> [Problem]:
Some lines below hold "will". Pick them out and copy them.
..........
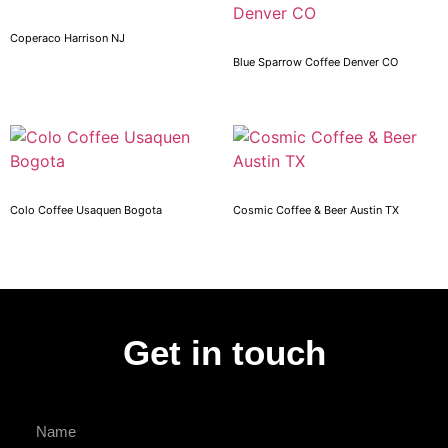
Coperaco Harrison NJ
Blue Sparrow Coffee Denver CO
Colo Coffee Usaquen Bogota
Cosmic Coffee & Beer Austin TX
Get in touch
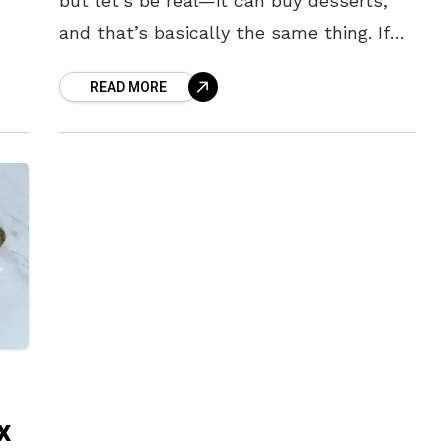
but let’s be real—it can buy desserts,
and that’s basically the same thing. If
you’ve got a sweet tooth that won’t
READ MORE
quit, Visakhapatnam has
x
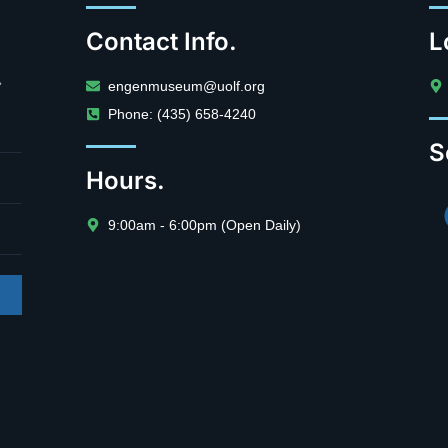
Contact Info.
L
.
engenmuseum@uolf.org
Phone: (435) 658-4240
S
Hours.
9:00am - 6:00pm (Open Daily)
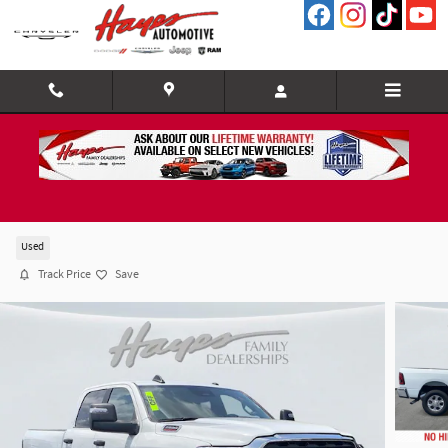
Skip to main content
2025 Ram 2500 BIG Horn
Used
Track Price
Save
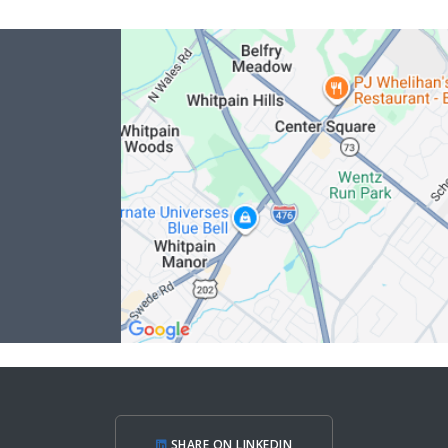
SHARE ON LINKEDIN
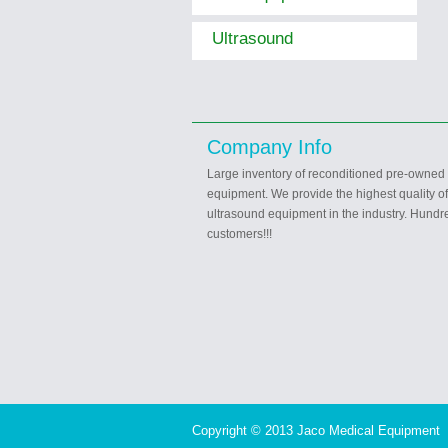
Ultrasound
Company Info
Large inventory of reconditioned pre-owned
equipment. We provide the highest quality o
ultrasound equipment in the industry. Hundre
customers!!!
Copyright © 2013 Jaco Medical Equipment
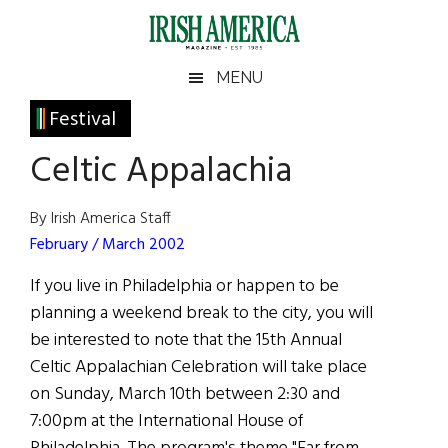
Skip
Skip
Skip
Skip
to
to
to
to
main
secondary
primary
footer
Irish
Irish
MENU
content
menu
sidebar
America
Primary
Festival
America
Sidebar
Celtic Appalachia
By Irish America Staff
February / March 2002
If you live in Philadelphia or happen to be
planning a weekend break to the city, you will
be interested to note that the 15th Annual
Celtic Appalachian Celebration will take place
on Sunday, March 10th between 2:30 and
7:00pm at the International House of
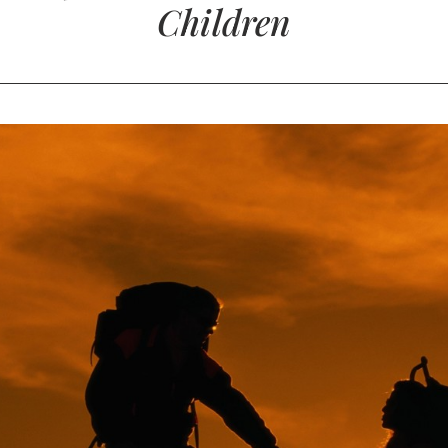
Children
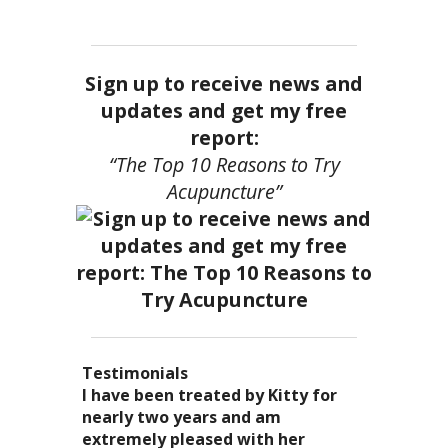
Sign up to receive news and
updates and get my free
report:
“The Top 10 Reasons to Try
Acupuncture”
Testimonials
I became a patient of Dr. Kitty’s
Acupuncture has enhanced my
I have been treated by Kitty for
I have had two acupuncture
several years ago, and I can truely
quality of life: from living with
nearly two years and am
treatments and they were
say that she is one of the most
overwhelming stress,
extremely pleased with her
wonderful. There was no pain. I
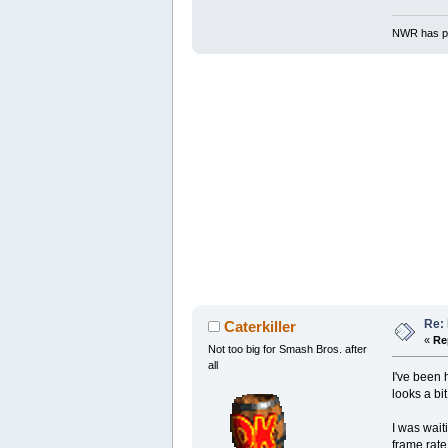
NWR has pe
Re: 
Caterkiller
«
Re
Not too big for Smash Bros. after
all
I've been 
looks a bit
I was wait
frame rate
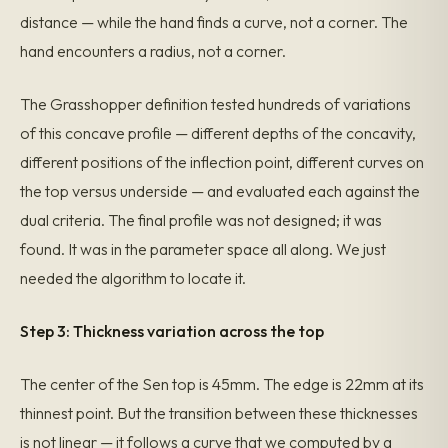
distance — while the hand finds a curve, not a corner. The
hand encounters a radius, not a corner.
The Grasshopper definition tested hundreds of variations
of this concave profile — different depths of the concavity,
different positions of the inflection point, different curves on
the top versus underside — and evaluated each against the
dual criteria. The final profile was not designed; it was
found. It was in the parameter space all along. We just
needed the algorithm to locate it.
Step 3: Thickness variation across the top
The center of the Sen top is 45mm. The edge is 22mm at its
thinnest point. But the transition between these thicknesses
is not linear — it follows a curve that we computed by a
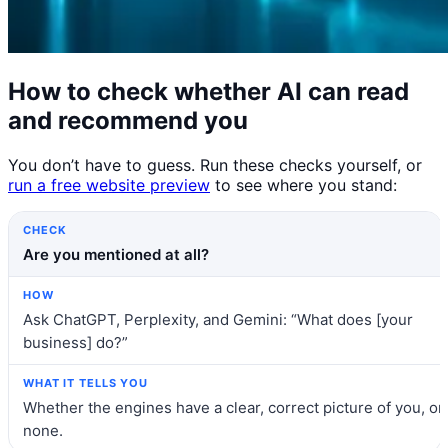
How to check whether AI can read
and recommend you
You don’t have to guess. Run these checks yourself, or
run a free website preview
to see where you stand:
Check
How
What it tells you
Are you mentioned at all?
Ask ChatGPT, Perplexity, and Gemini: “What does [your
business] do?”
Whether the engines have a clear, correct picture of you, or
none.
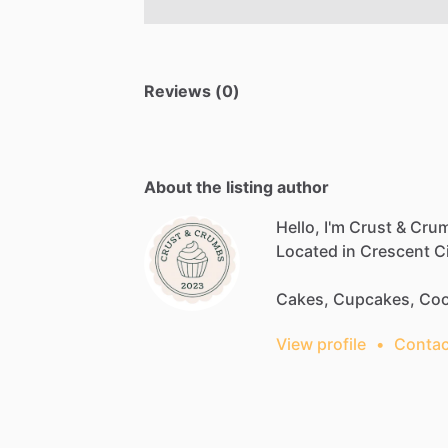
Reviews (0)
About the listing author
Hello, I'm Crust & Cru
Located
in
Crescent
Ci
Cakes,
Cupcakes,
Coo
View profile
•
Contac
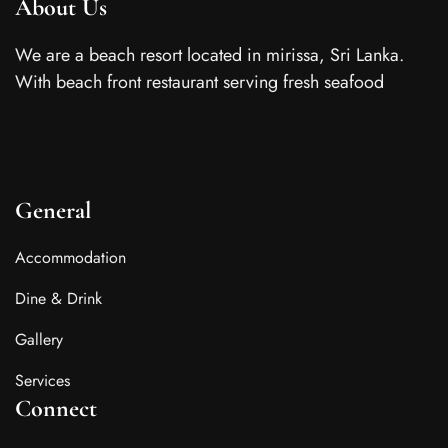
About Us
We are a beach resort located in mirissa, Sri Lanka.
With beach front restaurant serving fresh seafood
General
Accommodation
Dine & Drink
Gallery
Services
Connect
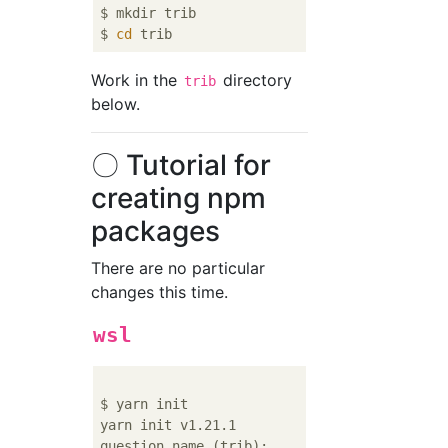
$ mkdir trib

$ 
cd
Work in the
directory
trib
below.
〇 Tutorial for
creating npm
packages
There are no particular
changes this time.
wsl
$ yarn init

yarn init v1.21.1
..........
> [Answer area]:
planning a weekend break to the city, you will
Celtic Appalachian Celebration will take place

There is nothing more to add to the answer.